The slider is defined by a cooking method that is the opposite of every griddle burger: it is steamed, not seared. A small, thin square patty is set on a bed of shredded onion and cooked through with steam rather than driven hard against a hot flat-top for a crust. That single decision is the whole sandwich. There is no Maillard lacquer and no charred edge, because the steam keeps the patty pale and soft and pushes onion flavor and moisture up into the meat and the bun together, so the result is uniformly tender rather than crusted and chewy.
The craft is in the bed of onion and the bun. The shredded onion is not a topping laid on after; it is the cooking surface, spread on the steam table so the patty sits in it and the rising vapor carries its sweetness and steam through holes in the patty into the bread above. The bun is small and very soft, sized exactly to the little square patty, and it is set over the cooking patty so it steams along with it rather than being toasted separately. A single pickle slice is the only acidic and firm element, deliberately spare, because the sandwich is small and one sharp note is enough to cut a soft, oniony, mild build. Everything is scaled down on purpose: the patty is thin and square so it cooks fast in steam and matches the small bun, and the whole thing is light enough to eat several in one sitting, which is the structural logic of selling them by the bagful.

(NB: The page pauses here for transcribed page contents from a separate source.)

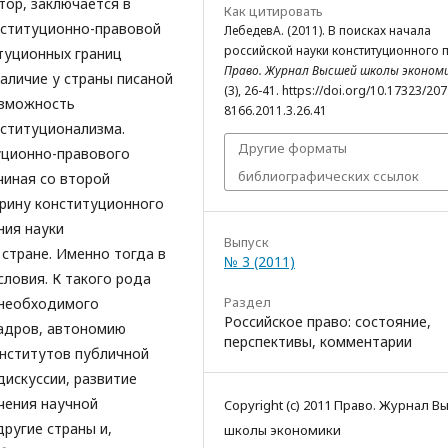
тор, заключается в
Как цитировать
нституционно-правовой
ЛебедевА. (2011). В поисках начала
российской науки конституционного 
итуционных границ
Право. Журнал Высшей школы эконом
наличие у страны писаной
(3), 26-41. https://doi.org/10.17323/207
озможность
8166.2011.3.26.41
нституционализма.
Другие форматы
туционно-правового
библиографических ссылок
чиная со второй
трину конституционного
ния науки
Выпуск
 стране. Именно тогда в
№ 3 (2011)
ловия. К такого рода
Раздел
 необходимого
Российское право: состояние,
адров, автономию
перспективы, комментарии
институтов публичной
искуссии, развитие
чения научной
Copyright (c) 2011 Право. Журнал 
ругие страны и,
школы экономики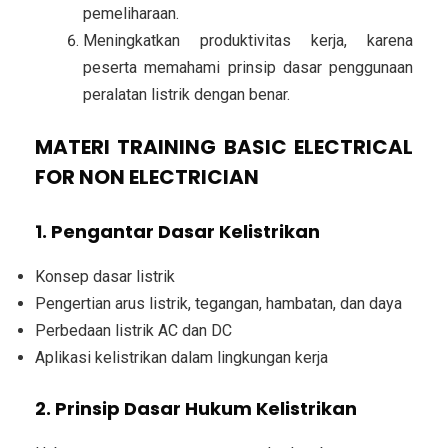
pemeliharaan.
Meningkatkan produktivitas kerja
, karena
peserta memahami prinsip dasar penggunaan
peralatan listrik dengan benar.
MATERI TRAINING BASIC ELECTRICAL
FOR NON ELECTRICIAN
1. Pengantar Dasar Kelistrikan
Konsep dasar listrik
Pengertian arus listrik, tegangan, hambatan, dan daya
Perbedaan listrik AC dan DC
Aplikasi kelistrikan dalam lingkungan kerja
2. Prinsip Dasar Hukum Kelistrikan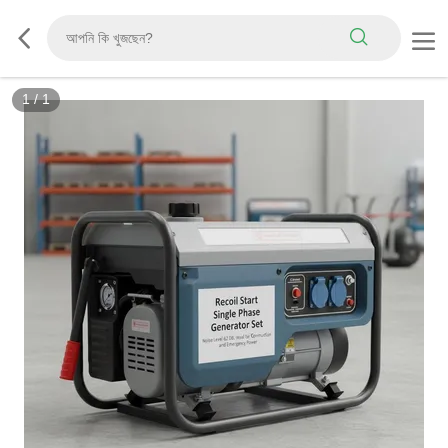
1
/
1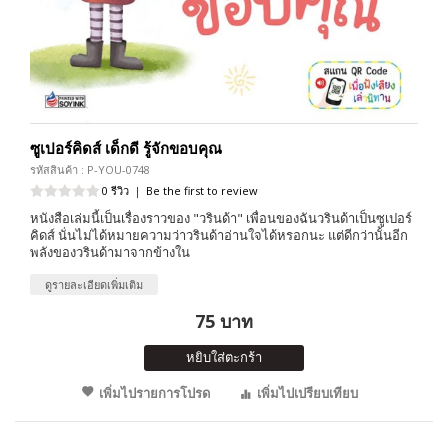
ซูเปอร์คิดส์ เด็กดี รู้จักขอบคุณ
รหัสสินค้า : P-YOU-0748
0 รีวิว
|
Be the first to review
หนังสือเล่มนี้เป็นเรื่องราวของ "วรินด้า" เพื่อนของฉันวรินด้าเป็นซูเปอร์
คิดส์ นั่นไม่ได้หมายความว่าวรินด้าอ่านใจได้หรอกนะ แต่ดีกว่านั้นอีก
พลังของวรินด้ามาจากข้างใน
ดูรายละเอียดเพิ่มเติม
75 บาท
หยิบใส่ตะกร้า
เพิ่มไปรายการโปรด
เพิ่มไปเปรียบเทียบ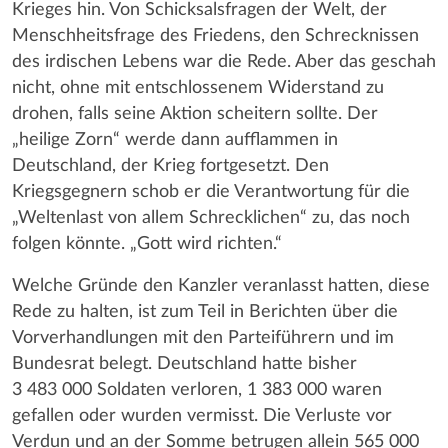
Krieges hin. Von Schicksalsfragen der Welt, der
Menschheitsfrage des Friedens, den Schrecknissen
des irdischen Lebens war die Rede. Aber das geschah
nicht, ohne mit entschlossenem Widerstand zu
drohen, falls seine Aktion scheitern sollte. Der
„heilige Zorn“ werde dann aufflammen in
Deutschland, der Krieg fortgesetzt. Den
Kriegsgegnern schob er die Verantwortung für die
„Weltenlast von allem Schrecklichen“ zu, das noch
folgen könnte. „Gott wird richten.“
Welche Gründe den Kanzler veranlasst hatten, diese
Rede zu halten, ist zum Teil in Berichten über die
Vorverhandlungen mit den Parteiführern und im
Bundesrat belegt. Deutschland hatte bisher
3 483 000 Soldaten verloren, 1 383 000 waren
gefallen oder wurden vermisst. Die Verluste vor
Verdun und an der Somme betrugen allein 565 000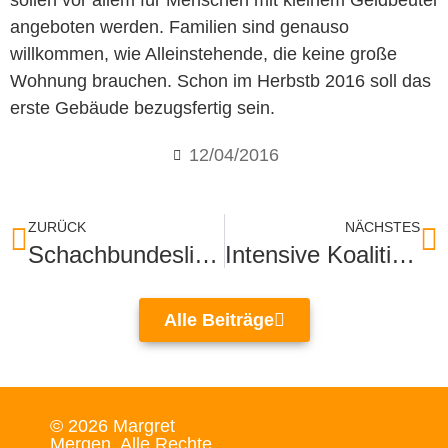
sollen vor allem für Menschen mit kleinem Geldbeutel
angeboten werden. Familien sind genauso
willkommen, wie Alleinstehende, die keine große
Wohnung brauchen. Schon im Herbstb 2016 soll das
erste Gebäude bezugsfertig sein.
12/04/2016
ZURÜCK
NÄCHSTES
Schachbundesliga mit spannenden Teams
Intensive Koalitionsgespräche zwischen CDU und Grünen
Alle Beiträge
© 2026 Margret
Mergen. Alle Rechte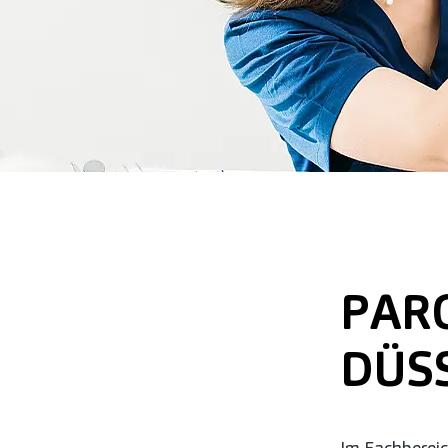
PAR
DÜS
Im Fachbereic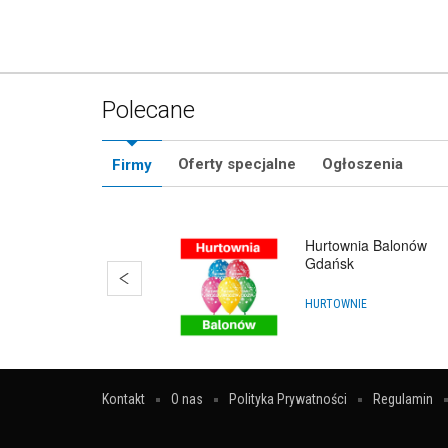
Polecane
Oferty specjalne
Ogłoszenia
Firmy
Hurtownia Balonów
Gdańsk
HURTOWNIE
Kontakt
O nas
Polityka Prywatności
Regulamin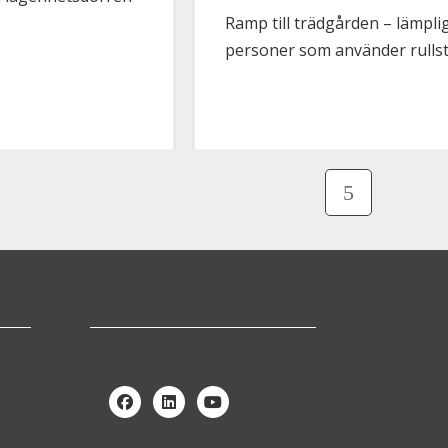
Ramp till trädgården – lämpli
personer som använder rullst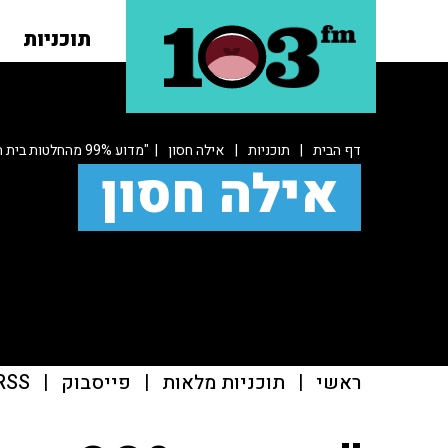
תוכניות
דף הבית
|
תוכניות
|
אילה חסון
| "מדוע 99% מהחלטות בית המשפט הן לטובת הפרקליטות?"
אילה חסון
ראשי
|
תוכניות מלאות
|
פייסבוק
|
RSS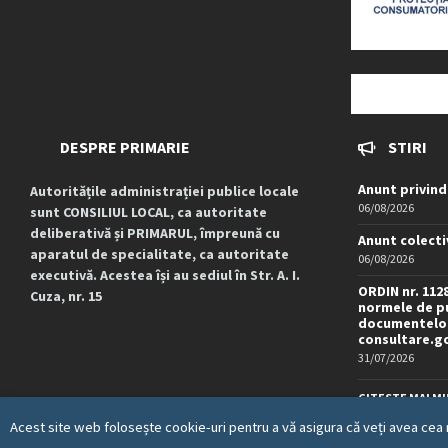
DESPRE PRIMARIE
STIRI
Anunt privind
Autoritățile administrației publice locale
06/08/2026
sunt CONSILIUL LOCAL, ca autoritate
deliberativă și PRIMARUL, împreună cu
Anunt colecti
aparatul de specialitate, ca autoritate
06/08/2026
executivă. Acestea își au sediul în Str. A. I.
ORDIN nr. 112
Cuza, nr. 15
normele de pu
documentelor
consultare.g
31/07/2026
CITESTE MAI MU
Acest site web folosește cookie-uri pentru a vă asigura că veți avea cea 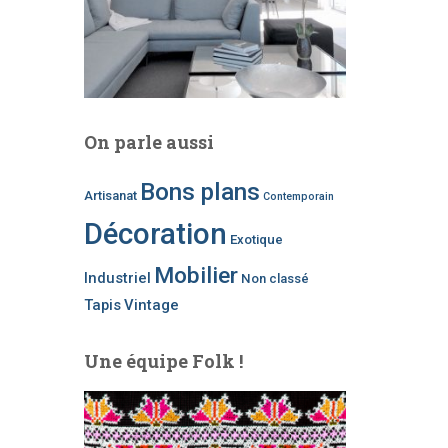
On parle aussi
Bons plans
Artisanat
Contemporain
Décoration
Exotique
Mobilier
Industriel
Non classé
Tapis
Vintage
Une équipe Folk !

The variations stay inside the small, steamed frame. A slice of cheese melted on under the bun, or a different patty filling, changes the flavor without changing the steam-and-onion method that defines it. Scaling the patty up or searing it on a flat-top turns it into a different, crusted burger and abandons the entire logic of the steam bed. Those builds deserve their own articles rather than being crowded in here.